An exemption in the Equality Act 2010 (2010 Act) (the exemption) allows employers to stop offering permanent health insurance (PHI) and other group-risk insured benefits to employees at the greater of age 65 or the state pension age (paragraph 14, schedule 9, 2010 Act). The policy decision sitting behind the exemption was to avoid employers paying disproportionately large insurance premiums in respect of older employees.
This has been a vexed area since its introduction as the exemption is deceptively simple and can catch employers out. There is very little case law offering guidance around how employers might apply the exemption, however, an employment tribunal has provided a new interpretation of how it might apply (Pelter v Buro Four Project Services Limited ET/2203004/2019).
The exemption's problem areas
When the default retirement age was removed in 2011, employers no longer had a legitimate reason for dismissing employees on reaching a certain age (Employment Equality (Repeal of Retirement Age Provisions) Regulations 2011 (SI 2011/1069). This allows employees to remain in employment for as long as they want to continue working, regardless of age.
Employers that stop providing group-risk benefits to employees at an age that falls within the exemption have a defence against a claim of age discrimination.
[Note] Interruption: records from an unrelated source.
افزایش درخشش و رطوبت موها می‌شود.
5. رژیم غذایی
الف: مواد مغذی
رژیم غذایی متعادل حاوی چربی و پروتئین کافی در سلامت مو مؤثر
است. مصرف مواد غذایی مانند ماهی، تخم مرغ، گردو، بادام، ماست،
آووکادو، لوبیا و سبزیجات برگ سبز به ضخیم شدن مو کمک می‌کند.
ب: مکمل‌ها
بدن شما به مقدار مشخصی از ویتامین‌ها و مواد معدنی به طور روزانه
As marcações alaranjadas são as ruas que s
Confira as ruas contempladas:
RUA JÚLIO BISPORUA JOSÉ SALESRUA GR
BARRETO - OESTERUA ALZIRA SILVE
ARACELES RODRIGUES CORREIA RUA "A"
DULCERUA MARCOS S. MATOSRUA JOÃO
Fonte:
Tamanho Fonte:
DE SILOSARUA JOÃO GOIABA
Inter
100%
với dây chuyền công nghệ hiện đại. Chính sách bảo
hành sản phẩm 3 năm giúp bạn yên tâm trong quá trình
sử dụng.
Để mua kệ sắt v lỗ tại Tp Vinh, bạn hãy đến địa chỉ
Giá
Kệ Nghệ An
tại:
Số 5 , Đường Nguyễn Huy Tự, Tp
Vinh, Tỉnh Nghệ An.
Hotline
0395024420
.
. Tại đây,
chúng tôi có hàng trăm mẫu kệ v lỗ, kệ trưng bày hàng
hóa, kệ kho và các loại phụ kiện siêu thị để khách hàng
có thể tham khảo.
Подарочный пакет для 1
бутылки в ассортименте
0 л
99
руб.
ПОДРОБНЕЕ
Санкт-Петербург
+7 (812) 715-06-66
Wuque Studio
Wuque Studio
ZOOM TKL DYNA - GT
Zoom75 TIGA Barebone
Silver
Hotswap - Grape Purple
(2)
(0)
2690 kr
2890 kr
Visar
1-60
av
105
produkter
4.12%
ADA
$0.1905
By contrast, employers that stop providing the benefit at a different age, for example age 70, cannot rely on the exemption and must be in a position to objectively justify the practice in order to avoid a successful age discrimination claim.
Some of the problematic issues include:
- With the rising state pension age, whether an employer whose insured benefit provision originally fell within the exemption (by stopping the provision at age 65) arguably no longer falls within the exemption where an employee's state pension age has increased.
- Whether there is a distinction between the date on which the insured benefit was offered and the date on which the benefit crystallised.
- Whether the employer is required to offer an alternative PHI policy with a higher cut-off age to an employee who is already benefitting from the PHI cover and absent from work. If the employer is required to do this, a further problem is that it may not be possible to procure an alternative policy.
- Whether an employer can rely on the insurers rules as a means of defending itself against an age discrimination claim.
- To what extent objective justification grounds can be applied where the exemption does not apply.
Case law before Pelter
Up until 2021, there had been just three cases about how employers should operate PHI policies, which came to very different conclusions.
Whitham v Capita
Whitham v Capita Insurance Services Ltd has generally been considered to be the high watermark decision in terms of the tribunals expectations of employers that offer PHI cover (ET/2505448/12). The tribunal found that Capita, Mr Whithams employer, discriminated against Mr Whitham because of his age by stopping PHI payments at age 55, which was the termination date for that scheme. This was found to be both direct and indirect age discrimination.
Capita had stopped paying Mr Whithams benefits under the PHI scheme once he reached 55 because the insurer would no longer pay out under the terms of the scheme. Capita had another scheme in place for its employees which was available up to the age of 65 for the payment of benefits. Capita did not include Mr Whitham in that scheme as he was not "actively at work" and so did not qualify.
The tribunal did not accept that Capita could not move Mr Whitham to another PHI policy because he was not actively at work. Instead, the tribunal held that Capitas decision to no longer pay Mr Whitham the PHI payments after he had reached 55 was purely based on costs grounds. This was not a proportionate means of achieving a legitimate aim and so the tribunal made a finding of direct discrimination.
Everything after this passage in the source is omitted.